When a neighbor called 911 at 8:09 p.m. Dec. 21 to report the blaze, “you can hear fire in the background,” Castleberry said. Then, by thetime firefighters arrived at the small, wooden house near Central Baptist College, the blaze was “fully involved.”

“With the knowledge of those two things, I would think their [the victims’] survivability at that point had passed,” Castleberry said.

By “fully involved,” the chief said he means that a fire has “flashed” and is burning from floor to ceiling, and “temperatures ... as well as heated gases and smoke have reached the level that [a person] just can’t survive.”

Upon arrival, firefighters tried to get inside the house to battle the flames with water from a fire-engine tank - standard procedure until crews connect to a hydrant, Castleberry said.

“We listened to the tapes, and the crew that was manning the hydrant radioed the commander that they were having problems with the hydrant,” he said. “The fire ground commander immediately notified his crews inside that water would probably become a problem very soon.

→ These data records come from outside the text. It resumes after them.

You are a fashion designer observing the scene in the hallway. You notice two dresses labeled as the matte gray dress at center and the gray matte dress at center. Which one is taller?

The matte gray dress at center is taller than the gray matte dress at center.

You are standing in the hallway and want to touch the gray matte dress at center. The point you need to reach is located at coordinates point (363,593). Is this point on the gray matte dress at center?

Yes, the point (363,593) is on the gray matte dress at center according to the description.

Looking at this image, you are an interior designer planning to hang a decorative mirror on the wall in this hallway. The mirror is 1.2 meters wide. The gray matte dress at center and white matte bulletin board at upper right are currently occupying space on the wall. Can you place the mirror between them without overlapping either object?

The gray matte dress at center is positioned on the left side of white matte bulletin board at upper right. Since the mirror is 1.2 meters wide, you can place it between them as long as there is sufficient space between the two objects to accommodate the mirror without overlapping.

“A little bit after that, you hear him order the evacuation of the interior crew, which means they’ve run out of water. ... In about one minute and three seconds, you hear the hydrant crews say you’ve got water on the way.”

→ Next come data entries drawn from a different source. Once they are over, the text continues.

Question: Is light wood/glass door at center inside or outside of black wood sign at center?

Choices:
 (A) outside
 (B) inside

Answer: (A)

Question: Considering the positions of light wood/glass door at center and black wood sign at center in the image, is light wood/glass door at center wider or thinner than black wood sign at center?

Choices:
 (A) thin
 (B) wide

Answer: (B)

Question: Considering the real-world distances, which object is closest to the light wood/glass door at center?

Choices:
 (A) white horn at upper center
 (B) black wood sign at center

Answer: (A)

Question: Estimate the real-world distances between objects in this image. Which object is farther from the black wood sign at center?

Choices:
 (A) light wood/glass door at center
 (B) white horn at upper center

The malfunctioning hydrant was within about a half block from the burning house. The next-closest one, which firefighters used, was about one block from the house, the chief said.

The Fire Department has historically notified Conway Corp. of hydrant problems by phone but in October agreed to start an electronic notification process starting with the new year this Friday, Castleberry said.

Richard Arnold, chief executive officer of Conway Corp., said Tuesday that officials there have “not been able to find any record that we were notified.”

“As I understand it, they had been doing that with a phone call, which wouldn’t leave any trail,” said Arnold, who also noted the plans for an improved notification system. “No one recalls havingbeen notified about it.

“It’s an anomaly,” Arnold said. “I don’t know why the communication didn’t take place or, if it did take place, why we didn’t respond.”

Arnold said Conway Corp. employees got the hydrant working after the fire. “It was hard to open,” so they replaced it, he said.

“Some are more difficult to open than others,” he said, and sometimes the difficulty can vary because of the amount of pressure on a line.

Castleberry said Conway Corp. has been “very good to fix” hydrants quickly in the past.

“Somehow this one just slipped through the cracks,” he said. “We didn’t necessarily have one contact person there. ... It just happened. They [Conway Corp. employees] hated it as bad as we do.”

In an unrelated development, authorities said Tuesday that a fire early Saturday killed two small children in Bee Branch in neighboring Van Buren County.

Deputy Van Buren County Coroner Joe Tsosie identified the victims as Jesse Adams, 5,and his sister, Patricia Adams, 16 months.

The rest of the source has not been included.